Весьма озадачивает язык предания. Обороты вроде классического «пропади он пропадом» не одно столетие ставят в тупик семантиков, и в толковании многих слов и оборотов мы по сей день не продвинулись ни на шаг дальше тех исследователей, которые впервые серьезно занялись публикуемым циклом.
Правда, терминология, связанная непосредственно с Человеком, в общих чертах расшифрована. Множественное число от слова «Человек» – «люди»; собирательное обозначение для всего этого мифического племени – «род людской»; она – женщина, или жена (возможно, некогда эти термины различались по смысловым оттенкам, но теперь их можно считать синонимическими); он – мужчина, или муж; щенки – дети, девочки и мальчики.
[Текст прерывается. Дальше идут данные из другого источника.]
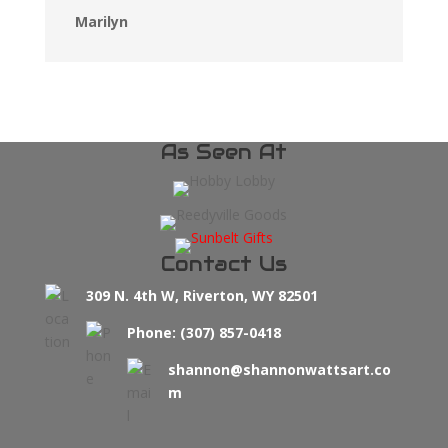
Marilyn
As Seen At
Contact Us
309 N. 4th W, Riverton, WY 82501
Phone: (307) 857-0418
shannon@shannonwattsart.co
m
Кроме понятия «город» встречаются еще понятия, совершенно несовместимые с нашим укладом, противные самой нашей сути, – мы говорим о войне и убийстве. Убийство – процесс, обычно сопряженный с насилием, путем которого одно живое существо пресекает жизнь другого существа. Война, как явствует из контекста, представляла собой массовое убийство в масштабах, превосходящих всякое воображение.
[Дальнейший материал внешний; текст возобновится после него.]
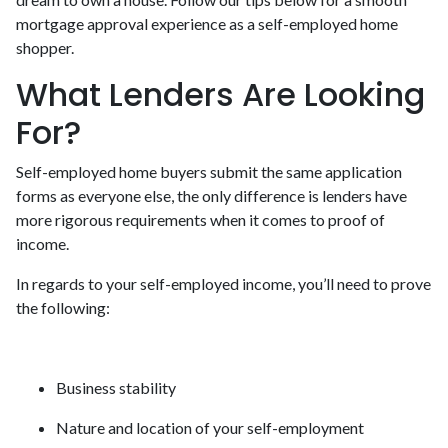
mortgage approval experience as a self-employed home
shopper.
What Lenders Are Looking
For?
Self-employed home buyers submit the same application
forms as everyone else, the only difference is lenders have
more rigorous requirements when it comes to proof of
income.
In regards to your self-employed income, you’ll need to prove
the following:
Business stability
Nature and location of your self-employment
Борзый в своем труде о настоящем цикле утверждает, что вошедшие в него предания намного древнее, чем принято считать. Он убежден, что такие понятия, как «война» и «убийство», никак не сообразуются с нашей нынешней культурой, что они сопряжены с эпохой дикости, о которой нет письменных свидетельств.
Резон – один из немногих, кто полагает, что предания основаны на подлинных исторических фактах и что род людской действительно существовал, когда Псы еще находились на первобытной стадии, – утверждает, будто первое предание повествует о крахе культуры Человека. По его мнению, дошедший до нас вариант – всего лишь след более обширного сказания, величественного эпоса, который по объему был равен всему нынешнему циклу, а то и превосходил его. Трудно допустить, пишет он, чтобы такое грандиозное событие, как гибель могущественной машинной цивилизации, могло быть втиснуто сказителями той поры в столь тесные рамки. На самом деле, говорит Резон, перед нами лишь одно из многих преданий, посвященных этому предмету, и похоже, что до нас дошло далеко не самое значительное.
I. Город
Грэмп Стивенс сидел в шезлонге и смотрел на работающую косилку, чувствуя, как ласковое солнце прогревает его кости. Косилка дошла до края лужайки, поквохтала, словно довольная курица, аккуратно развернулась и покатила в обратную сторону. Мешок для скошенной травы заметно набух.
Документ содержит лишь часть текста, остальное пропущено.